Stored data entries
——————

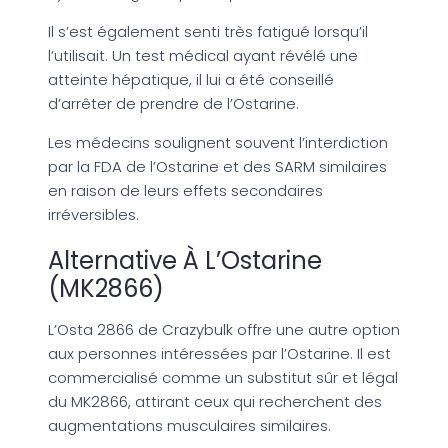
Il s’est également senti très fatigué lorsqu’il
l’utilisait. Un test médical ayant révélé une
atteinte hépatique, il lui a été conseillé
d’arrêter de prendre de l’Ostarine.
Les médecins soulignent souvent l’interdiction
par la FDA de l’Ostarine et des SARM similaires
en raison de leurs effets secondaires
irréversibles.
Alternative À L’Ostarine
(MK2866)
L’Osta 2866 de Crazybulk offre une autre option
aux personnes intéressées par l’Ostarine. Il est
commercialisé comme un substitut sûr et légal
du MK2866, attirant ceux qui recherchent des
augmentations musculaires similaires.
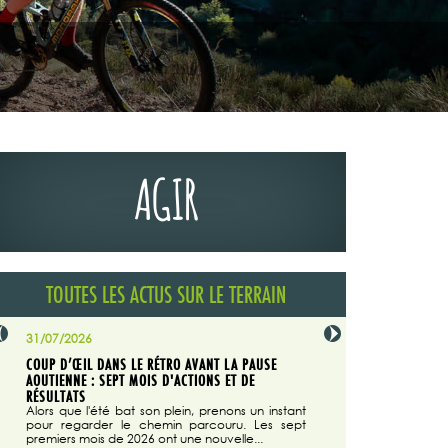
AGIR
TOUTES LES ACTUS SUR LE TERRAIN
31/07/2026
29/07/2026
COUP D’ŒIL DANS LE RÉTRO AVANT LA PAUSE
LA TRIBUNE DU CODEVER
NÉE
AOUTIENNE : SEPT MOIS D'ACTIONS ET DE
MAGAZINE N°140
on du
RÉSULTATS
Dans "Enduro M
e...
d'août/septembre 2026, 
Alors que l'été bat son plein, prenons un instant
 suite
succès du Codever.
pour regarder le chemin parcouru. Les sept
premiers mois de 2026 ont une nouvelle...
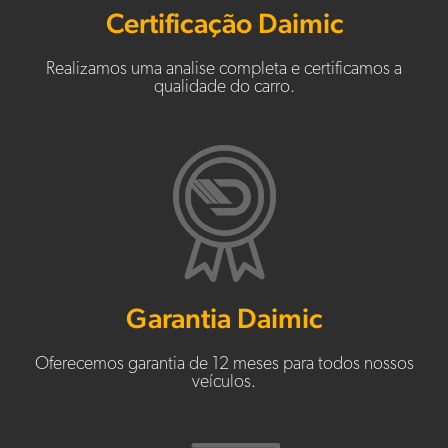
Certificação Daimic
Realizamos uma analise completa e certificamos a
qualidade do carro.
Garantia Daimic
Oferecemos garantia de 12 meses para todos nossos
veículos.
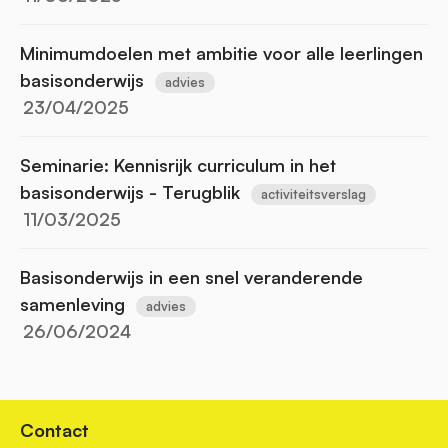
Minimumdoelen met ambitie voor alle leerlingen
basisonderwijs
advies
23/04/2025
Seminarie: Kennisrijk curriculum in het
basisonderwijs - Terugblik
activiteitsverslag
11/03/2025
Basisonderwijs in een snel veranderende
samenleving
advies
26/06/2024
Contact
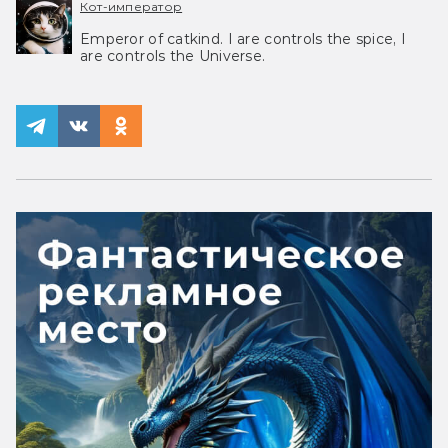
Кот-император
Emperor of catkind. I are controls the spice, I
are controls the Universe.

——————

:: Exercise instructions ::
Give only the number of lines in the records that include the word "Daimic".

:: Task output ::
2